La Cina ha messo in guardia gli USA dal proseguire i colloqui commerciali con Taiwan poiché ha promesso di adottare misure risolute per proteggere la propria sovranità. 

Xi Jinping
Xi Jinping – NanoPress.it

Le tensioni nello Stretto di Taiwan sono aumentate vertiginosamente da anni dopo che Nancy Pelosi, la presidente della Camera degli Stati Uniti, ha visitato Taipei, innescando una risposta furiosa da parte della Cina, che ha lanciato le sue più grandi esercitazioni militari intorno all’isola.
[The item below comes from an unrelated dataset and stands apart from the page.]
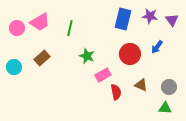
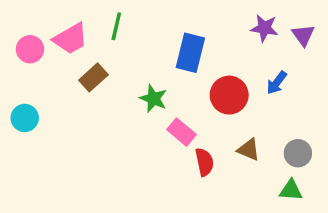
blue rectangle: (123, 19) -> (190, 53), moved
green line: (70, 28) -> (116, 26), moved
brown rectangle: (42, 58) -> (93, 77), moved
pink rectangle: (103, 75) -> (182, 132), turned 70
Taiwan e gli Stati Uniti hanno dichiarato ieri che avrebbero avviato colloqui commerciali.

Le tensioni nello Stretto di Taiwan sono aumentate vertiginosamente da anni dopo la visita di Nancy Pelosi

L’ufficio del rappresentante commerciale degli Stati Uniti ha affermato che le due parti hanno “raggiunto il consenso sul mandato negoziale” e si prevedeva che il primo round di colloqui si sarebbe svolto all’inizio di questo autunno. Il principale negoziatore commerciale di Taiwan, John Deng, ha detto ai giornalisti a Taipei che sperava che un giorno questo potesse portare a un accordo di libero scambio che l’isola cercava da tempo con gli Stati Uniti.
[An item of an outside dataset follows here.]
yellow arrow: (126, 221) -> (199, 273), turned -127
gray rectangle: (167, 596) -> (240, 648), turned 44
La Cina rivendica Taiwan come propria e non ha escluso l’uso della forza per prendere il controllo del territorio. I due si separarono nel 1949 dopo una guerra civile in cui i comunisti presero il controllo della Cina e i nazionalisti perdenti si ritirarono nell’isola di Taiwan. La Cina accusa gli Stati Uniti di incoraggiare il movimento indipendentista a Taiwan attraverso visite politiche e la vendita di equipaggiamenti militari nell’isola.
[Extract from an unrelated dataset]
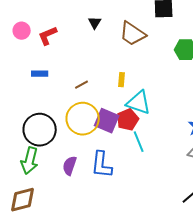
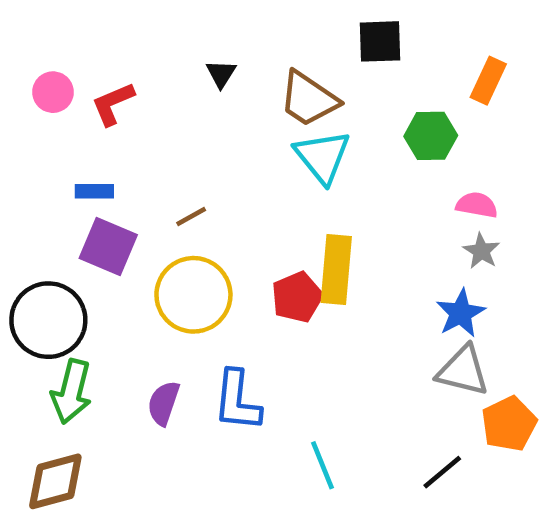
yellow rectangle: (122, 80) -> (336, 269), moved, size x2.0
cyan triangle: (139, 103) -> (322, 157), moved, turned 32
purple square: (107, 121) -> (108, 246), moved
black circle: (40, 130) -> (48, 320), moved
cyan line: (139, 142) -> (322, 465), moved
Wang Wenbin, un portavoce del ministero degli Esteri cinese, ha detto ai giornalisti che Pechino si è opposta a qualsiasi paese che firmi accordi commerciali ufficiali con Taiwan e ha invitato gli Stati Uniti a interrompere il loro impegno con l’isola.“La Cina adotterà misure risolute per difendere la propria sovranità nazionale e l’integrità territoriale. Consigliamo agli Stati Uniti: smettetela di fare giudizi sbagliati”, ha detto.

Nonostante la mancanza di legami diplomatici formali, gli Stati Uniti hanno voluto rafforzare il sostegno a Taiwan e contrastare le influenze di Pechino nella regione indo-pacifica. Pelosi ha visitato Taipei il 2 agosto e ha promesso il sostegno degli Stati Uniti per l’isola di 23 milioni di persone. La Cina ha risposto lanciando un’esercitazione militare di sei giorni nelle acque e nello spazio aereo intorno a Taiwan, bloccando efficacemente l’isola e interrompendo i voli.

Durante l’ennesima esercitazione ‘provocatoria’, la Cina ha lanciato 11 missili

Durante l’esercitazione, l’esercito cinese ha lanciato 11 missili e ha portato ripetutamente aerei da guerra e navi da guerra oltre la linea mediana dello Stretto di Taiwan, il confine de facto. La Cina ha interrotto le importazioni di frutta, pesce e snack taiwanesi come punizione per la sua sfida a non essere governata dal partito comunista. L’ambasciatore de facto di Taiwan a Berlino ha anche esortato i governi occidentali a rafforzare ulteriormente le relazioni con Taipei di fronte all’aggressione cinese.

Nancy Pelosi
Nancy Pelosi – Nanopress.it

Shieh Jhy-Wey, che è stato inviato a Berlino nel 2016, ha affermato che la Germania e i suoi alleati dovrebbero condurre una maggiore diplomazia bilaterale con l’isola e includere Taiwan nei vertici internazionali, anche a rischio di far arrabbiare la Cina. “Sento la volontà del governo tedesco di migliorare la gestione di Taiwan: alcune cose sono già accadute”, ha detto Shieh. “E spero che mentre i cinesi diventano più imperturbabili nella loro aggressività nei confronti di Taiwan, ci sia una reazione corrispondente nei confronti della Cina”.

La Germania ha finora escluso i viaggi a Taiwan di funzionari statali di alto rango, anche se i parlamentari tedeschi dovrebbero recarsi in visita entro la fine dell’anno. Anche Nicola Beer, vicepresidente del Parlamento europeo, ha visitato l’isola il mese scorso nel primo viaggio di un funzionario dell’UE di così alto rango.